Because the fund manager of an index fund does not actively buy or sell securities from its underlying portfolio to generate capital appreciation, it is called a passive fund. The fund manager does not have to do intrinsic research to pick stocks for the index fund portfolio, neither do they have to manage the fund actively or decide which stocks to hold or which stocks to sell. This type of investment style is considered passive where the index fund aims to replicate the performance of its underlying securities rather than trying to outperform the benchmark like most other schemes.
Since these funds mostly invest in indexes that comprise of top 50 or top 30 company stocks, they give investors exposure to bluechip stocks. Blue-chip stocks consist of stocks belonging to large cap companies that are financially stable and have a solid reputation in the industry. Hence, investors who want exposure to a portfolio of securities that are less volatile than other equity oriented mutual fund schemes can consider investing in index funds.
Are index funds a low cost investment?
As mentioned earlier, index funds are passively managed. Although they have a fund manager overlooking the overall performance of the portfolio, there is very little participation involved. This makes index funds a cost effective investment option as opposed to other actively managed mutual funds that have a relatively high expense ratio.
The expense ratio of an index fund is usually below 1%, sometimes even less than .50%. For those who do not know, the expense ratio is the total recurring costs like management fees, operational costs, etc. which the Asset Management Company must take care for ensuring the smooth operation of the index fund. These expenses are recovered by the AMC by levying an expense ratio on the mutual fund. The expense ratio isn’t an additional charge but is a sum that is deducted from the investor’s total capital gains. In the long run, those who invest in mutual fund schemes with a high expense ratio might end up giving away a large portion of their capital gains.
Can you create wealth with index funds?
To create wealth with market linked schemes like index funds, investors need a long investment time horizon spanning over 5 to 7 years or more. That’s because even if you look at the stock market, you need to have patience to create wealth. Equity markets are volatile in nature and investments made in equity can generate negative returns in the short run.
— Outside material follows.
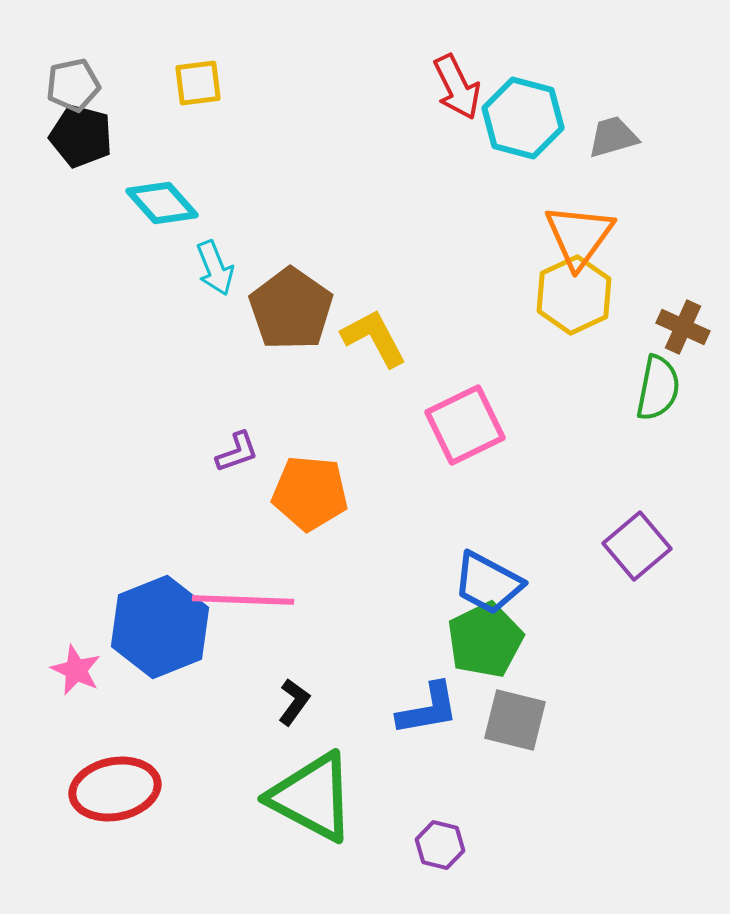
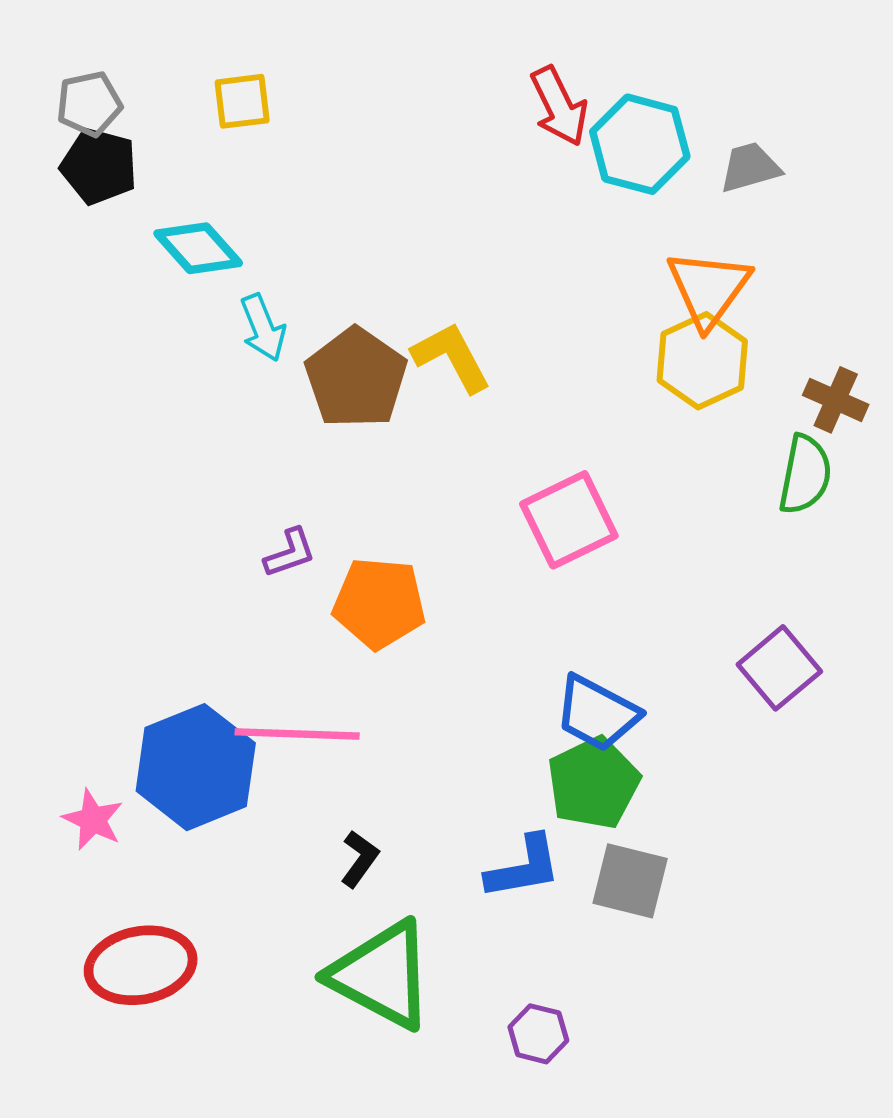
yellow L-shape: (374, 338) -> (451, 357), moved

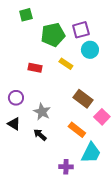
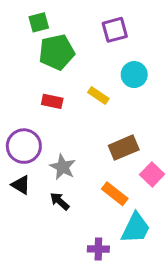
purple square: (81, 30) -> (115, 30), moved
green pentagon: (53, 35) -> (57, 52), moved
purple circle: (16, 98) -> (24, 146), size x1.5
brown rectangle: (83, 99) -> (124, 148), turned -60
Also, if you are planning on building a wealth corpus that can be Rs 1 crore or more, you need to start a monthly SIP in index funds. Systematic Investment Plan allows retail investors to save and invest a fixed sum regularly in index funds. Investors can decide an amount that they are comfortable investing and invest that sum regularly till their investment objective is accomplished. Investors who don’t know exactly how much to invest regularly to get closer to their ultimate financial goal can take the help of the online SIP calculator.
However, the key to long term wealth creation is systematic and disciplined investing and investors must ensure that they do not stop their investment journey midway.